Feeder wife or else??

Swiss Gainer:
I know that you all expect that I want to hear as an answer that she is a feeder.

but honestly “nop” my hope was for a love language of food or over-caring … now I m not worried but…


No, I want you to have a conversation with you wife about your concerns. I do not care one way or another if she's a feeder or not. I'm not the one married to her.
1 year

Feeder wife or else??

Swiss Gainer:
To foreverFFA and Munchies
Yes, I am worried to ask ..

about 50 extra kgs in 2 years and about what you two just said, now I’m a bit worried .. I thought that was quite natural for a couple gain weight when are settled together even if I was conscious that 25 per year was just quite over the normal fluctuations..

To munchies
Why you say “I can see why you think she's a feeder”


As a female feeder myself, I've seen other feeders do these things. However, as someone from a culture where food is a valid love language, I cannot say for certain that this is what is it. You yourself mentioned that there may be a non-fetish reason for her acting like this.

You put on 50 kg in a few years. That can't be all her doing. I put about 50 kg on my partner, but he was a willing and active participant in all of this. He kept himself stuffed pretty much all day and I had to force him to eat healthier and exercise.

So it's entirely possible that she feeds you because she knows you like it but doesn't want you to feel bad about it.

That said, what are you worried about?

That said,
1 year

Feeder wife or else??

Swiss Gainer:
I have no conclusions so far, and for that, I'm here.

considering that I have spent every day of the last 3 years, happily and deeply in love with her, I don't need to be “ Mr Gibson of criminal mind profiling”, I think I'm able to detect any slowly and slight behavioural changes in her, the same changes which made me suppose that she might have some kind of feeling towards my gain.

what is about this change and what forms, Well, I Still, don't know..

I don't like “the list” because you can't paint everyone with the same brush on the ground of the list or define someone.

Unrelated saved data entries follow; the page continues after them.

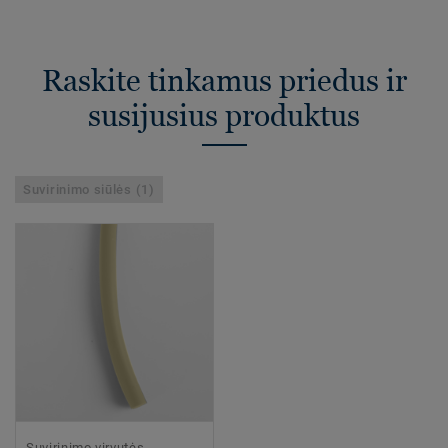
Raskite tinkamus priedus ir
susijusius produktus
Suvirinimo siūlės (1)
Suvirinimo virvutės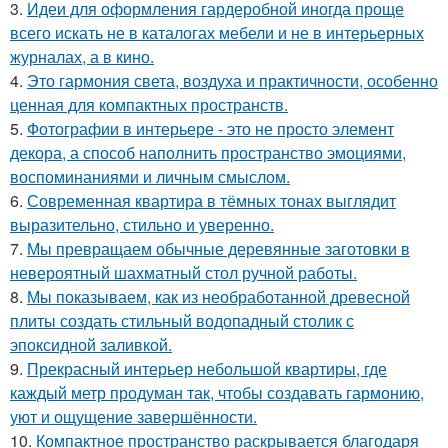
3.
Идеи для оформления гардеробной иногда проще
всего искать не в каталогах мебели и не в интерьерных
журналах, а в кино.
4.
Это гармония света, воздуха и практичности, особенно
ценная для компактных пространств.
5.
Фотографии в интерьере - это не просто элемент
декора, а способ наполнить пространство эмоциями,
воспоминаниями и личным смыслом.
6.
Современная квартира в тёмных тонах выглядит
выразительно, стильно и уверенно.
7.
Мы превращаем обычные деревянные заготовки в
невероятный шахматный стол ручной работы.
8.
Мы показываем, как из необработанной древесной
плиты создать стильный водопадный столик с
эпоксидной заливкой.
9.
Прекрасный интерьер небольшой квартиры, где
каждый метр продуман так, чтобы создавать гармонию,
уют и ощущение завершённости.
10.
Компактное пространство раскрывается благодаря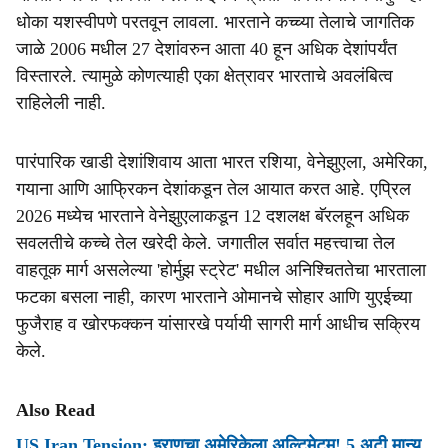
धोका यशस्वीपणे परतवून लावला. भारताने कच्च्या तेलाचे जागतिक
जाळे 2006 मधील 27 देशांवरुन आता 40 हून अधिक देशांपर्यंत
विस्तारले. त्यामुळे कोणत्याही एका क्षेत्रावर भारताचे अवलंबित्व
राहिलेली नाही.
पारंपारिक खाडी देशांशिवाय आता भारत रशिया, वेनेझुएला, अमेरिका,
गयाना आणि आफ्रिकन देशांकडून तेल आयात करत आहे. एप्रिल
2026 मध्येच भारताने वेनेझुएलाकडून 12 दशलक्ष बॅरलहून अधिक
सवलतीचे कच्चे तेल खरेदी केले. जगातील सर्वात महत्त्वाचा तेल
वाहतूक मार्ग असलेल्या 'होर्मुझ स्ट्रेट' मधील अनिश्चिततेचा भारताला
फटका बसला नाही, कारण भारताने ओमानचे सोहार आणि युएईच्या
फुजैराह व खोरफक्कन यांसारखे पर्यायी सागरी मार्ग आधीच सक्रिय
केले.
Also Read
US Iran Tension: इराणचा अमेरिकेला अल्टिमेटम! 5 अटी मान्य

However, if a list is required, I can summarize a few of those that caught my attention like exceedingly denying the evidence of my weight gain, increasingly ordering for me more and more food when I'm at work by delivery, even when I ask for for a smaller order; ordering food that she doesn't like and then offering me the food in question that supposedly she dislikes; a sort of hidden disappointment when I don't eat (nothing evident only slightly perceivable since I well know her), and kind of new recent things that she does in our intimacy all that associated with her slightly recent weight loss.


I can see why you think she's a feeder. However, if you want to confirm it, it's best to ask her.
1 year

Feeder wife or else??

ForeverFFA:
If she has openly said that she loves your size (which is different than loving you at your size), then she has already basically admitted to being an fa.

Can I ask why you are worried it would offend her to gently ask her if she thinks she might be a feeder?

I see why you might think that and disagree with Munchies (slightly) just because most wives don't manage to put 50 extra kilos on their husbands within a few short years of marriage.


You're right. The average person won't gain 50 kilos (110 lbs) within a few years of marriage. But to gain 50 kilos in a few years requires a whole lot more that being regularly overfed. And since he didn't give his full life story, I can't say how much of his gain she's contributed to.